За несколько минут до экзаменов в класс вошел Егор Васильевич. Удивленно остановился перед доской.
— Есть физики-лирики, это я слыхал. А что такое физики-комики?
— Бульшепустошское изобретение! — ответил Юрка Игнашов.
Класс рассмеялся. Игорь до боли в пальцах стиснул крышку парты. Значит, будет розыгрыш. И рывком поднялся. Егор Васильевич взглянул на него.
— Шеломов хочет что-то сказать?
— Позвольте мне отвечать первым. — И, не ожидая разрешения, шагнул к столу, где должны быть разложены билеты по математике.
Но директор вернул его на место и вызвал Рюмахина. Так уже было заведено у Егора Васильевича. Начинают отвечать троечники. И тогда класс производит весьма выгодное впечатление. А что было бы, если сначала сдавали экзамены отличники?
По традиции, никто не уходил домой, пока не выходил последний. Его ждали в школьном сквере.
И последним на ступеньках школьного подъезда показался Игорь. Навстречу шагнул Игнашов. Молитвенно, по-восточному сложив руки, Юрий протяжно проговорил:
— О достопочтенный Игорь ибн Шеломов, дошла до нас печальная весть, что ты, сойдя с дороги, указанной тебе великим аллахом физики Эйнштейном, предпочел всем наукам скотный двор в колхозе. Но ты не будешь одинок. С тобой заодно останется Луша Кабанова, которая никогда и нигде не сможет учиться, будь у нее даже двадцать лет производственного стажа. Поистине аллах сделал так, что от великого до смешного нет даже шага.
Он был неплохим артистом, этот Юрка Игнашов. Даже Игорь не мог не отдать ему должное. Но внутри у него все кипело, и он готов был взорваться. Богданова схватила его за руку.

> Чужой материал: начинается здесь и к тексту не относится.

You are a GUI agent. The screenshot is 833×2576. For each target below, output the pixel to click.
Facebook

— Юрий шутит. Выдумал какую-то ерунду и ломается.
— О прекраснейшая из прекраснейших, добрейшая из добрейших, пусть покарает меня аллах, если в моих речах есть хоть одно слово неправды.
— Тогда и подавно нечего паясничать, — сказала Нина. — Игорь стал кормовозом? Ну и что же? Чему же тут смеяться? Я не понимаю, тебя, Юрий.

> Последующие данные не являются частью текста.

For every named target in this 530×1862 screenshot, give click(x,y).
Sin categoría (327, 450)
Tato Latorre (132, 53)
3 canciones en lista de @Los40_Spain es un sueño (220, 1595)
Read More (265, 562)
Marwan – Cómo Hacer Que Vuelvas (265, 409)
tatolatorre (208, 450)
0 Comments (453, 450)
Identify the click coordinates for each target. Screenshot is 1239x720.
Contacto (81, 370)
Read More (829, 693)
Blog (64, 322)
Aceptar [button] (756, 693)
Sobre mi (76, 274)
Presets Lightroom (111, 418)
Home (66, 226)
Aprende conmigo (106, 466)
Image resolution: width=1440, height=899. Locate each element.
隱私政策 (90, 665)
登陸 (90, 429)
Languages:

— Ого, не думаешь ли ты остаться в Больших Пустошах?
— Ну, а если? — спросил Андрей Кочергин и, подхватив костыль, поднялся со скамьи.
— Для меня ровным счетом ничего, — сказал Игнашов. Но спектакль пришлось прекратить. С Андреем шутки плохи.
Игорь шел домой с Кочергиным.
— Это правда, что ты остаешься в Больших Пустошах?
— Ты удивлен?
— Честно говоря, да. Ведь ты же хотел в институт на физмех.
— Передумал.
И больше ни слова.
Навстречу, держась за руки, бежали Верушка и Оленька.
— Вы куда, девчонки?
— В школу, за тобой.
— А что случилось?
— Иван Трофимович ищет тебя, — сказала Верушка.
— Русаков, — добавила Оленька. — Велел прийти в контору.